To Berkeley for the #logansymposium2015, an investigative journalism conference funded by the Reva & David Logan Foundation, which has been a major historic backer of the Center for Investigative Reporting and Lowell Bergman’s Investigative Reporting Program at the university.
One of the most impactful comments for me came from one of the more discreet participants, Elspeth Revere from the influential MacArthur Foundation [fully, the John D. and Catherine T. MacArthur Foundation], a backer of Public Integrity. In a closing panel on the future of investigative reporting, she gave three measures for how she looks at the value of MacArthur grants to investigative reporting outfits, adding “we’re not very measurement oriented”.
She said she looks first at “reach” but based on the recipient’s own metrics, not new metrics imposed by her group. Secondly she looks at “prestigious prizes” to reflect industry and professional recognition of quality. Thirdly, and she recognized most long term: policy change.

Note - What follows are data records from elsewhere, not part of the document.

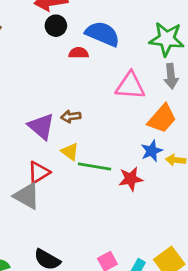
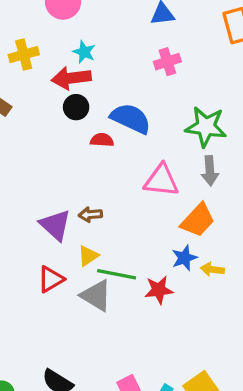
yellow triangle: (70, 152) -> (88, 256), turned 48
gray triangle: (27, 196) -> (96, 296), moved

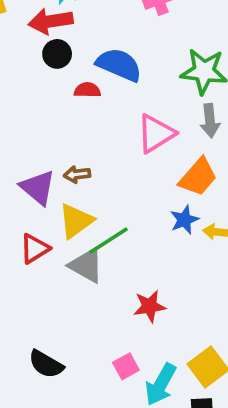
pink triangle: (161, 180) -> (156, 133), turned -36
yellow triangle: (88, 256) -> (76, 221), size x1.5
green line: (117, 274) -> (109, 241), turned -42
red star: (159, 290) -> (150, 306), moved

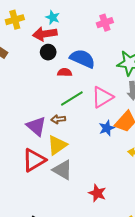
blue star: (184, 220) -> (107, 128), moved
green line: (109, 241) -> (72, 99), moved
red triangle: (35, 249) -> (34, 160), size x1.4
red star: (150, 306) -> (97, 193), turned 30

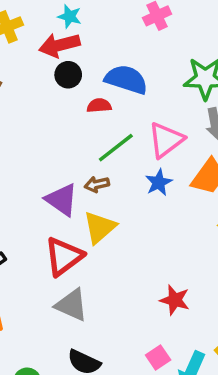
blue star: (107, 128) -> (159, 182), moved
gray triangle: (63, 170) -> (72, 305), moved

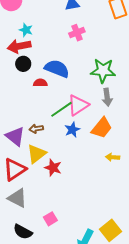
green line: (116, 148) -> (61, 109), moved
red star: (175, 300) -> (53, 168), moved
pink square: (158, 357) -> (50, 219), moved

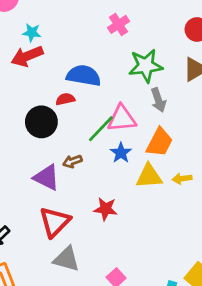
pink cross: (77, 33) -> (119, 24), moved
black circle: (23, 64) -> (41, 122), moved, size x1.5
pink triangle: (78, 105) -> (122, 119), turned 40
yellow triangle: (36, 154) -> (149, 176), moved, turned 45

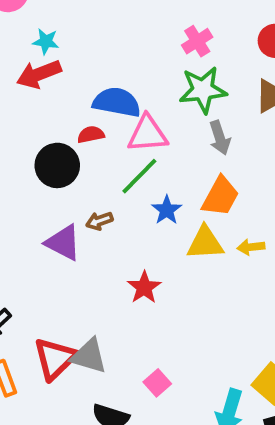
pink cross: (119, 24) -> (197, 41), moved
pink triangle: (122, 119) -> (148, 134), moved
red star: (106, 209) -> (144, 287), turned 30
red triangle: (55, 222) -> (55, 359), moved

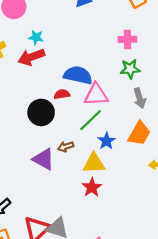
pink cross: (197, 41) -> (127, 39), turned 30
green star: (203, 90) -> (130, 69), size x0.7
yellow triangle: (205, 243) -> (94, 163), moved

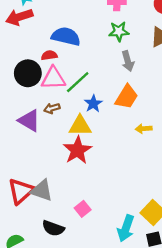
pink triangle: (96, 95) -> (53, 78), moved
red star: (92, 187) -> (77, 150), size x1.4

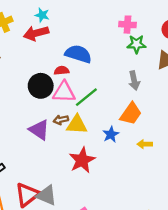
green star: (119, 31) -> (136, 44), moved
blue star: (93, 104) -> (111, 134), moved
yellow triangle: (80, 126) -> (77, 125), moved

Reassuringly, Elspeth, in regard to support for investigative journalism, said “no one questions your right to be in this”, adding she felt investigative journalism was “one of the very good uses of philanthropic money”.
Measurement of impact and a focus on dissemination of investigative reporting to the widest possible audience are huge issues for donors and nonprofit investigative outlets right now, driven in large part by pressure on donors for greater evidence of their own effectiveness.